## EXERCISE OBJECTIVE
Copy all the records word for word, apart from any pictures.

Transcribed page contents
*** Begin section ***

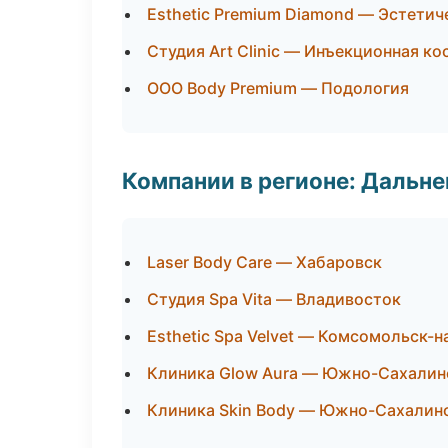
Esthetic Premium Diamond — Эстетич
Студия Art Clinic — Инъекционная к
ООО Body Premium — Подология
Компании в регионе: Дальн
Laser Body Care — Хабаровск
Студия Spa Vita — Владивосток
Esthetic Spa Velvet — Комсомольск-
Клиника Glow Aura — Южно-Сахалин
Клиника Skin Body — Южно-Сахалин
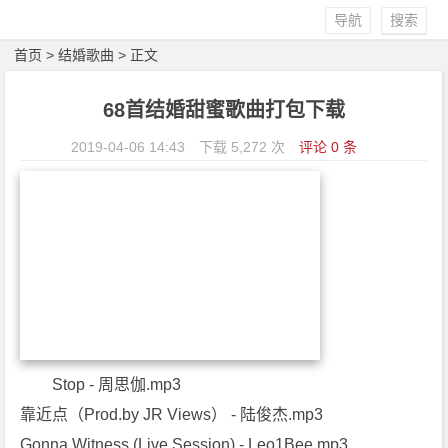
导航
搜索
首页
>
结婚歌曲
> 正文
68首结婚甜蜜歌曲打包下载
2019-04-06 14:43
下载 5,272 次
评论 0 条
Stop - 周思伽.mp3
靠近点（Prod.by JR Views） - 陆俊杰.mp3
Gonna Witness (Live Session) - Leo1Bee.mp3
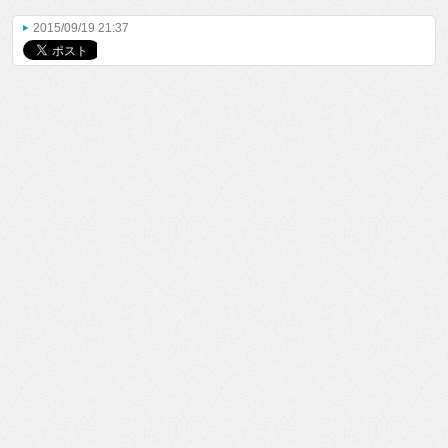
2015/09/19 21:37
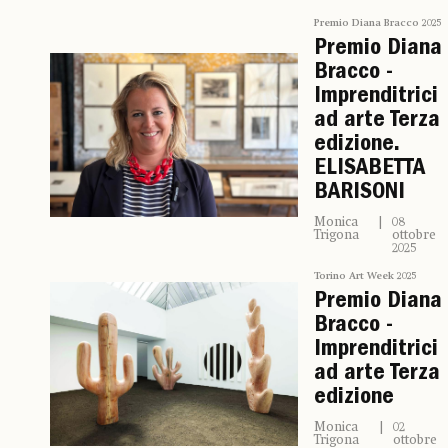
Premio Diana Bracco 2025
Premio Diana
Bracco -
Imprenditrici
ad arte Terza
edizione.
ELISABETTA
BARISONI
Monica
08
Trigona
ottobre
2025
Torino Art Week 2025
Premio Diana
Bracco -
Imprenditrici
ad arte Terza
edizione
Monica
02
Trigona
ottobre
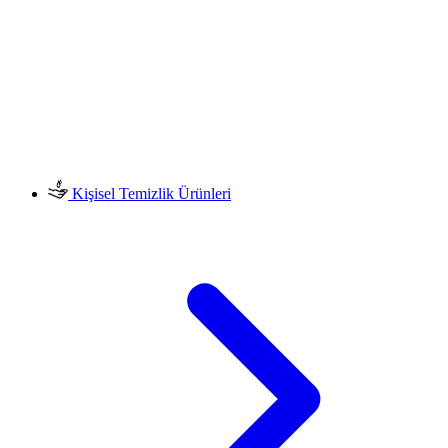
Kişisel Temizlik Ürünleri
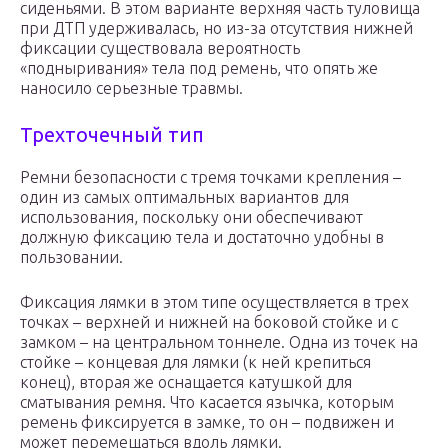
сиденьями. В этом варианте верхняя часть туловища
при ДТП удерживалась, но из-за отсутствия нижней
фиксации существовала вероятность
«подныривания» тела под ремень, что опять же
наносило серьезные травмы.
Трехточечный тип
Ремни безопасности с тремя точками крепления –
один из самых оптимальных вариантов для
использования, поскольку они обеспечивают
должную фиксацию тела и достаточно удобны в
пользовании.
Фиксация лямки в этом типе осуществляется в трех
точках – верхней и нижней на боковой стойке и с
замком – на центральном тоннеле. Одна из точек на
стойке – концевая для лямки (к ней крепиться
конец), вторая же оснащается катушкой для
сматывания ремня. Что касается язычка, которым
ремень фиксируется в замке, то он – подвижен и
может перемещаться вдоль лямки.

*** End section ***

## FINISHED EXERCISE
Esthetic Premium Diamond — Эстетич
Студия Art Clinic — Инъекционная к
ООО Body Premium — Подология
Компании в регионе: Дальн
Laser Body Care — Хабаровск
Студия Spa Vita — Владивосток
Esthetic Spa Velvet — Комсомольск-
Клиника Glow Aura — Южно-Сахалин
Клиника Skin Body — Южно-Сахалин
导航
搜索
首页
>
结婚歌曲
> 正文
68首结婚甜蜜歌曲打包下载
2019-04-06 14:43
下载 5,272 次
评论 0 条
Stop - 周思伽.mp3
靠近点（Prod.by JR Views） - 陆俊杰.mp3
Gonna Witness (Live Session) - Leo1Bee.mp3
2015/09/19 21:37
Premio Diana Bracco 2025
Premio Diana
Bracco -
Imprenditrici
ad arte Terza
edizione.
ELISABETTA
BARISONI
Monica
08
Trigona
ottobre
2025
Torino Art Week 2025
Premio Diana
Bracco -
Imprenditrici
ad arte Terza
edizione
Monica
02
Trigona
ottobre
Kişisel Temizlik Ürünleri
сиденьями. В этом варианте верхняя часть туловища
при ДТП удерживалась, но из-за отсутствия нижней
фиксации существовала вероятность
«подныривания» тела под ремень, что опять же
наносило серьезные травмы.
Трехточечный тип
Ремни безопасности с тремя точками крепления –
один из самых оптимальных вариантов для
использования, поскольку они обеспечивают
должную фиксацию тела и достаточно удобны в
пользовании.
Фиксация лямки в этом типе осуществляется в трех
точках – верхней и нижней на боковой стойке и с
замком – на центральном тоннеле. Одна из точек на
стойке – концевая для лямки (к ней крепиться
конец), вторая же оснащается катушкой для
сматывания ремня. Что касается язычка, которым
ремень фиксируется в замке, то он – подвижен и
может перемещаться вдоль лямки.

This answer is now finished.